How many two-person committees can be selected from a set of 8 people.
8nCr2=28
I need a reason why it is 28 when you input it into the calculator
you are filling two slots ... 8 people for the 1st, and 7 people for the second
... 8 * 7 = 56
BUT ... Joe and Sue on the committee is the same as Sue and Joe
... order is not important
so there are 56/2 ways to select the committee
To calculate the number of two-person committees that can be selected from a set of 8 people, you can use the combination formula, also known as nCr.
The formula for nCr is:
nCr = n! / (r!(n - r)!)
In this case, n represents the total number of options (which is 8, since there are 8 people), and r represents the number of selections (which is 2, since we want to choose two-person committees).

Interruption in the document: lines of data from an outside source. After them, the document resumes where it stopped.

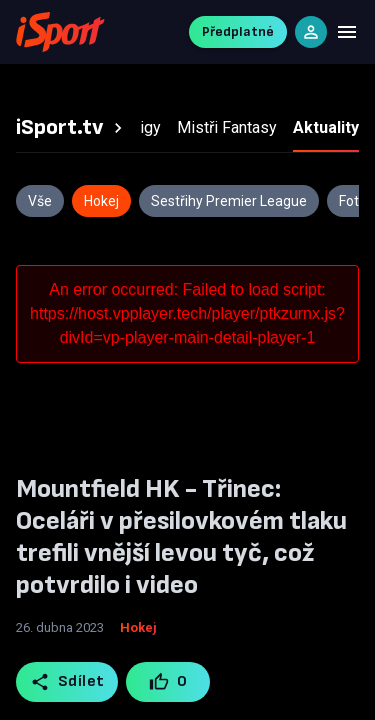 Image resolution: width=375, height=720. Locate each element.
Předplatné (238, 31)
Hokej (138, 627)
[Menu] (347, 32)
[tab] (72, 128)
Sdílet (67, 682) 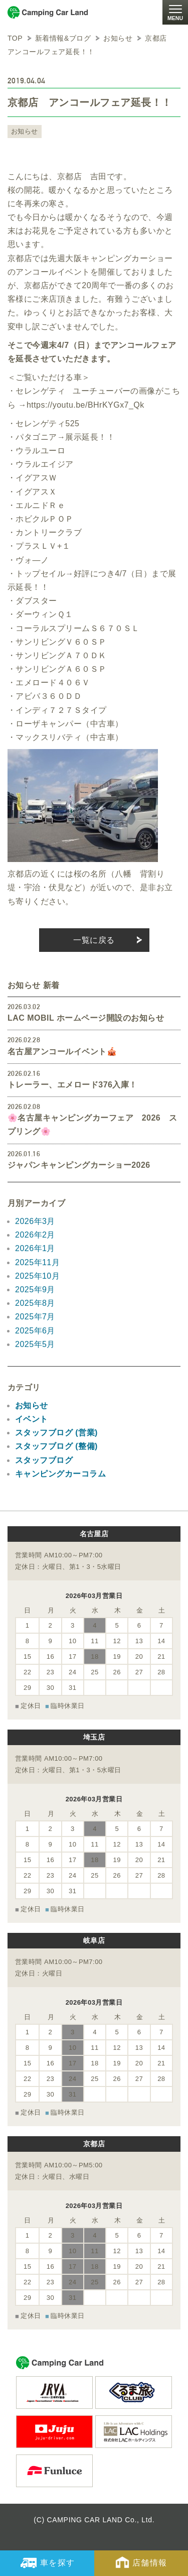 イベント (31, 1419)
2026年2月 (35, 1235)
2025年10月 (37, 1276)
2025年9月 (35, 1289)
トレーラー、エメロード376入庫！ (72, 1084)
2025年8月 (35, 1303)
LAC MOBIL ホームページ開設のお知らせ (86, 1018)
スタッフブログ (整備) (56, 1446)
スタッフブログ (44, 1460)
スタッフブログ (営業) (56, 1432)
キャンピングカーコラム (60, 1473)
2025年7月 (35, 1316)
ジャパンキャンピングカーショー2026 (79, 1165)
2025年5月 (35, 1344)
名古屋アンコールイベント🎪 (62, 1051)
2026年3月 (35, 1221)
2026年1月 (35, 1248)
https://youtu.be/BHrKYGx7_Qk (85, 405)
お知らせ (24, 131)
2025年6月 (35, 1330)
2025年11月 (37, 1262)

So, plugging in the values into the formula:
8C2 = 8! / (2!(8 - 2)!)
Simplifying this equation:
8! = 8 × 7 × 6 × 5 × 4 × 3 × 2 × 1 = 40320
2! = 2 × 1 = 2
(8 - 2)! = 6! = 6 × 5 × 4 × 3 × 2 × 1 = 720
Now, substituting these values back into the equation:
8C2 = 40320 / (2 × 720)
= 40320 / 1440
= 28
Therefore, there are 28 different two-person committees that can be selected from a set of 8 people.